## 1th Class
> Date: April 02 (2020)

- Library that will be used: sklearn
- **Problem:** Consider that you are working to a video streaming platform and need to make a classifier to define what movie someone want watch based on what this person whatched before.


In [1]:
import pandas as pd

uri = 'https://raw.githubusercontent.com/alura-cursos/machine-learning-algoritmos-nao-supervisionados/master/movies.csv'
movies = pd.read_csv(uri)

# If you want program using pt-BR:
# movie.columns = ['filmes_id', 'Nome', 'Genero']
# To use it, you'll need to change all the variable names 
# in all the code

movies.head()

Unnamed: 0,movieId,title,genres
0,1,Toy Story (1995),Adventure|Animation|Children|Comedy|Fantasy
1,2,Jumanji (1995),Adventure|Children|Fantasy
2,3,Grumpier Old Men (1995),Comedy|Romance
3,4,Waiting to Exhale (1995),Comedy|Drama|Romance
4,5,Father of the Bride Part II (1995),Comedy


In [2]:
genres = movies.genres.str.get_dummies() # Transform the genres in columns with a binary classification 
movies = pd.concat([movies, genres], axis = 1)
# movies = movies.drop(['genres'], axis = 1) # To remove the column 'genres'
movies.head()

Unnamed: 0,movieId,title,genres,(no genres listed),Action,Adventure,Animation,Children,Comedy,Crime,...,Film-Noir,Horror,IMAX,Musical,Mystery,Romance,Sci-Fi,Thriller,War,Western
0,1,Toy Story (1995),Adventure|Animation|Children|Comedy|Fantasy,0,0,1,1,1,1,0,...,0,0,0,0,0,0,0,0,0,0
1,2,Jumanji (1995),Adventure|Children|Fantasy,0,0,1,0,1,0,0,...,0,0,0,0,0,0,0,0,0,0
2,3,Grumpier Old Men (1995),Comedy|Romance,0,0,0,0,0,1,0,...,0,0,0,0,0,1,0,0,0,0
3,4,Waiting to Exhale (1995),Comedy|Drama|Romance,0,0,0,0,0,1,0,...,0,0,0,0,0,1,0,0,0,0
4,5,Father of the Bride Part II (1995),Comedy,0,0,0,0,0,1,0,...,0,0,0,0,0,0,0,0,0,0


In [3]:
# Scalling the values
from sklearn.preprocessing import StandardScaler

scaler = StandardScaler()
scaled_genres = scaler.fit_transform(genres)
scaled_genres.shape

(9742, 20)

In [4]:
scaled_genres

array([[-0.05917995, -0.48060698,  2.59101927, ..., -0.49125897,
        -0.20201972, -0.13206534],
       [-0.05917995, -0.48060698,  2.59101927, ..., -0.49125897,
        -0.20201972, -0.13206534],
       [-0.05917995, -0.48060698, -0.3859485 , ..., -0.49125897,
        -0.20201972, -0.13206534],
       ...,
       [-0.05917995, -0.48060698, -0.3859485 , ..., -0.49125897,
        -0.20201972, -0.13206534],
       [-0.05917995,  2.0807022 , -0.3859485 , ..., -0.49125897,
        -0.20201972, -0.13206534],
       [-0.05917995, -0.48060698, -0.3859485 , ..., -0.49125897,
        -0.20201972, -0.13206534]])

## 2th Class
> Date: April 12 (2020)

### Knowing the KMeans
- **Problem:** Now we have a list of movies where each one belong to some genres.
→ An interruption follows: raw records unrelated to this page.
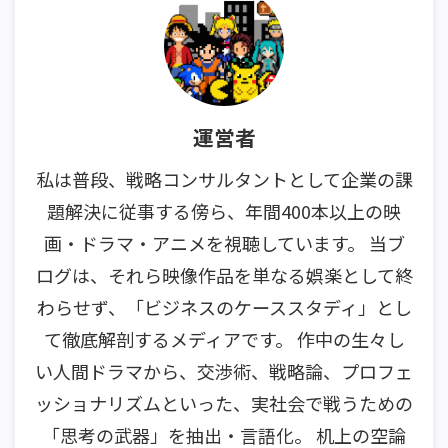
運営者
私は普段、戦略コンサルタントとして企業の課
題解決に従事する傍ら、年間400本以上の映
画・ドラマ・アニメを視聴しています。 当ブ
ログは、それら映像作品を単なる娯楽として終
わらせず、「ビジネスのケーススタディ」とし
て徹底解剖するメディアです。 作中の生々し
い人間ドラマから、交渉術、戦略論、プロフェ
ッショナリズムといった、実社会で戦うための
「思考の武器」を抽出・言語化。 机上の空論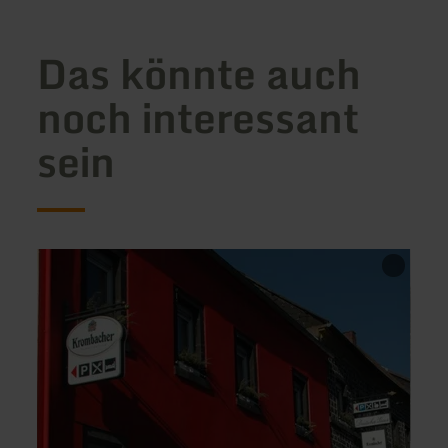
Das könnte auch
noch interessant
sein
mehr
mehr
erfahren
erfah
zu:
zu:
Restaurant
Truon
Deutsches
Gian
Haus
Resta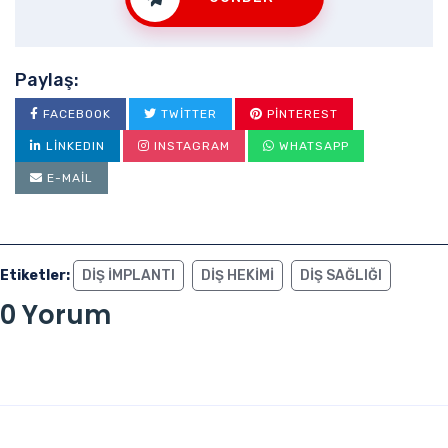
Paylaş:
FACEBOOK
TWITTER
PINTEREST
LINKEDIN
INSTAGRAM
WHATSAPP
E-MAIL
Etiketler:
DIŞ IMPLANTI
DIŞ HEKIMI
DIŞ SAĞLIĞI
0 Yorum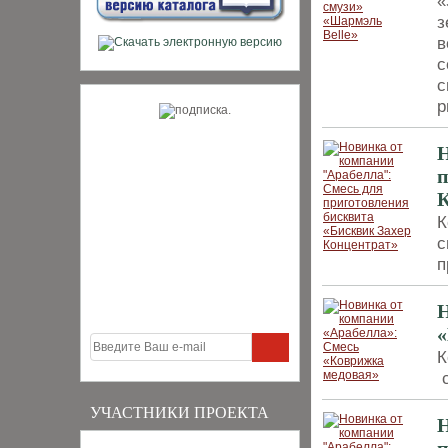
«
з
в
с
с
р
Н
п
К
К
с
п
Н
«
К
с
УЧАСТНИКИ ПРОЕКТА
Н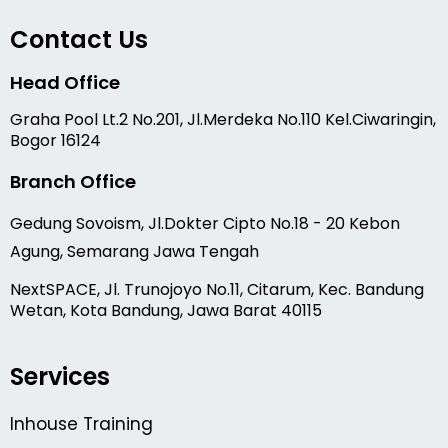
Contact Us
Head Office
Graha Pool Lt.2 No.201, Jl.Merdeka No.110 Kel.Ciwaringin,
Bogor 16124
Branch Office
Gedung Sovoism, Jl.Dokter Cipto No.18 - 20 Kebon
Agung, Semarang Jawa Tengah
NextSPACE, Jl. Trunojoyo No.11, Citarum, Kec. Bandung
Wetan, Kota Bandung, Jawa Barat 40115
Services
Inhouse Training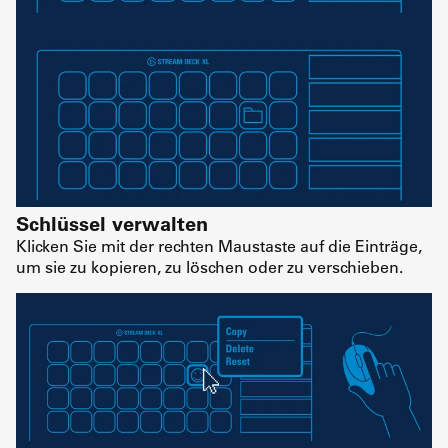
Schlüssel verwalten
Klicken Sie mit der rechten Maustaste auf die Einträge,
um sie zu kopieren, zu löschen oder zu verschieben.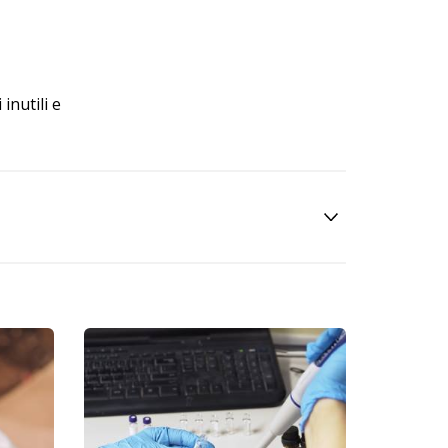
inutili e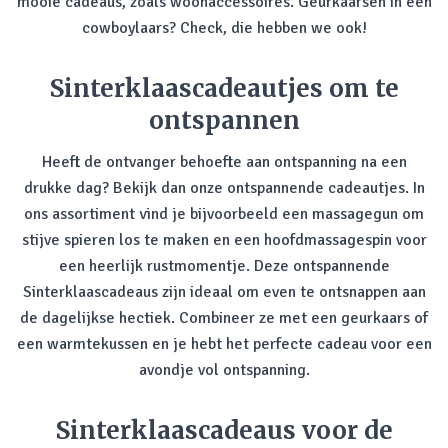
mooie cadeaus, zoals woonaccessoires. Geurkaarsen in een
cowboylaars? Check, die hebben we ook!
Sinterklaascadeautjes om te
ontspannen
Heeft de ontvanger behoefte aan ontspanning na een
drukke dag? Bekijk dan onze ontspannende cadeautjes. In
ons assortiment vind je bijvoorbeeld een massagegun om
stijve spieren los te maken en een hoofdmassagespin voor
een heerlijk rustmomentje. Deze ontspannende
Sinterklaascadeaus zijn ideaal om even te ontsnappen aan
de dagelijkse hectiek. Combineer ze met een geurkaars of
een warmtekussen en je hebt het perfecte cadeau voor een
avondje vol ontspanning.
Sinterklaascadeaus voor de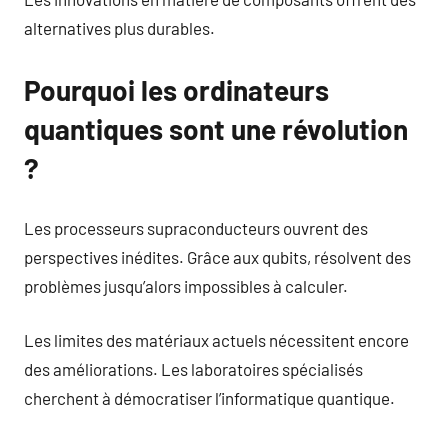
alternatives plus durables.
Pourquoi les ordinateurs
quantiques sont une révolution
?
Les processeurs supraconducteurs ouvrent des
perspectives inédites. Grâce aux qubits, résolvent des
problèmes jusqu’alors impossibles à calculer.
Les limites des matériaux actuels nécessitent encore
des améliorations. Les laboratoires spécialisés
cherchent à démocratiser l’informatique quantique.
What is showing this information to our classifier is a lot of binary columns indicating if the movie belong or not to the indicated genre in the head.

In [61]:
from sklearn.cluster import KMeans
import numpy as np

SEED = 20
np.random.seed(SEED)

# n_clusters = number of groups to be considered in the classification
model = KMeans(n_clusters = 3) 
model.fit(scaled_genres)
print(f'Groups: {(model.labels_)}') # or
# print('Groups: {}'.format(model.labels_)) # is the same command

Groups: [0 0 1 ... 2 0 1]


### How the KMeans works

1. Create centroids according to the number of clusters defined before;

2. Separate the samples in n (n = number of clusters) areas, being that this areas are separated by a line that is between 2 consecutive centroids, exactly in the center, the half distance between them;

3. recentralize the centroids to be in the center of the samples, the place are the distance is as shorter as possible;

4. Do the steps 2 and 3 until the centroids no more need to move.